The following is an entry I wrote on my travel blog that I kept during my travels after I graduated from IU.

January 19, 2004

Czech it out!

(Please forgive any typo’s here … I§m at än internet cafe in Prague right now¨! this keyboard is all wierd… lots of crazy characters … the punctuation marks are all in different places, etc. +ěščž+ýížéšžú see?)

The following was written on a napkin in our train as we rolled across the German country side on the 17th:

My brother is crazy. Here I sit on a train after a late night, heading for Prague. I have with me my camera, my coat, a backpack (no suitcase, of course) with 3 shirts, socks, zero pairs of underwear, a GPS receiver that won’t work on the train, a book and my brother.

Thinking ahead to our eventual arrival in Prague, I ask him, “So, do you know how to get to our hostel from the train station?”

He just starts smiling. “That’s a ‘no’ then,” I say. I consider the situation more. “Do we have a map of Prague?”

“Oh crap! I left that at the apartment. We’ll find one when we get to the train station.” Of course, I don’t add that it will be at 10 o’clock at night in a strange city that neither of us have been to in which neither of us speak the language.

We have no plan. Only the excited assurances from everyone that ‘Prague is awesome!’ or ‘Prague is beautiful!’

So, armed only with our debit cards, a combined 10 Euros in cash, our backpacks, an insufficient amount of underwear, and no idea where we’re going, we’ll try to figure it out. … This should be awesome.

I have to say that traveling by train is one of the most chilled out and easy ways to travel. You can actually get a feeling for the countryside (Germany had lots of beautiful examples) and there’s a nice floating feeling from the train gently bobbing. However, once it got dark, this nice pleasant feeling began to erode as the realization that we were getting closer and had no clue what was going on began to take hold. At 6:50, I wrote the following on the same napkin:

Czech Republic, on train, with realization that we’re doomed.

    LAST WILL AND TESTAMENT, Nathan Shipley
- Computers: Andrew
- Car: Emily
- Apartment: Millenium properties
- Deck of cards: Jeff (if not already dead too)

It’s just getting snowier… We’re careening towards Prague… We just realized that our ticket only takes us to a stop 3km outside of the center of the town. We’ll just hope that they don’t kick us off at the earlier stop.

That aside, we continue forward, as visions of muggings dance through our heads, with hopes the police are soon to be there.

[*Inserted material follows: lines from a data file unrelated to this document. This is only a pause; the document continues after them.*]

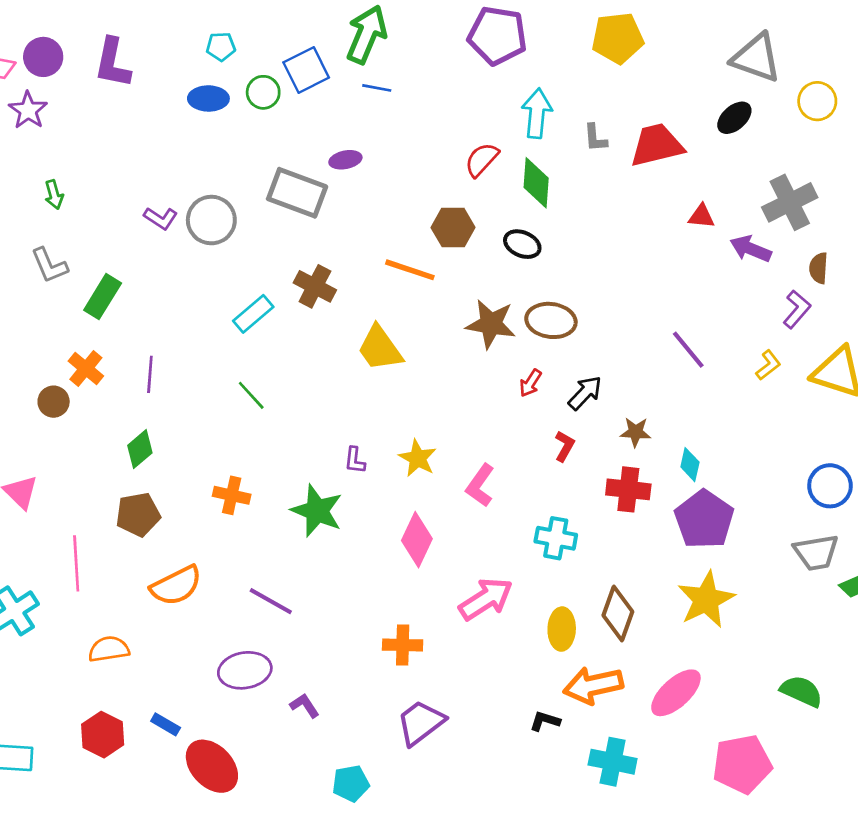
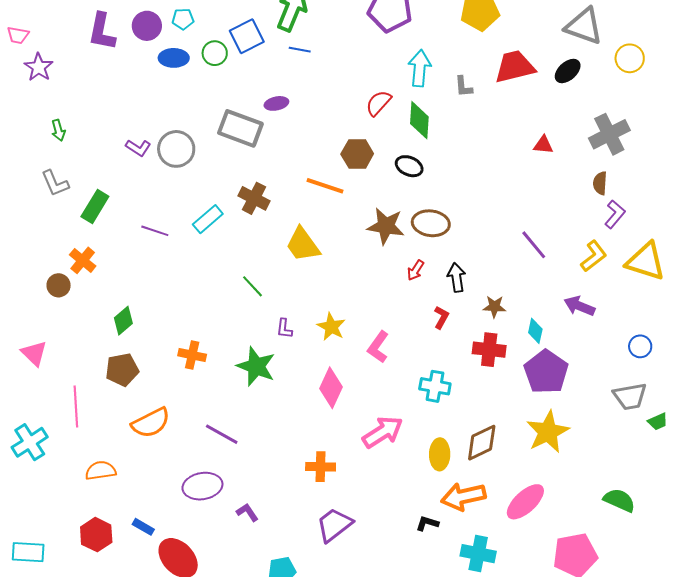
purple circle: (43, 57) -> (147, 26), moved
red trapezoid: (657, 145) -> (515, 67), moved
purple arrow: (751, 249) -> (579, 306), moved
brown semicircle: (819, 268) -> (600, 183), moved
yellow L-shape: (768, 365) -> (594, 256), size x1.4
purple line: (150, 374) -> (155, 231), moved, turned -76
black arrow: (585, 393) -> (457, 277), turned -52
green line: (251, 395) -> (253, 286), moved
blue circle: (830, 486) -> (640, 346), size x0.7
brown diamond: (618, 613) -> (482, 443), turned 45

I am now officially ‘rather nervous.’ I’d say we’re doing very little at the moment to “have a safe trip!” as so many people implored me to do before I left. I think Jeff put it all quite nicely and accurately when he said, “Its a good thing Nancy doesn’t know about this otherwise she’d shit.”

Well, we didn’t get kicked off the train early, got off the train and ventured out in to the cold. Remarkably, the first place we went to someone helpful who spoke English, sold us a cheap map, and told us that our hostel was only a 10 minute walk from the station! Incredible! Score one for the good guys. We didn’t even get mugged.

We easily made it to our hostel and everything has been just fine since. This city is amazingly beautiful. At every corner we turn, there is another building or sculpture that is old and intricate, different from every other thing we’ve seen and just beautiful. I love the city.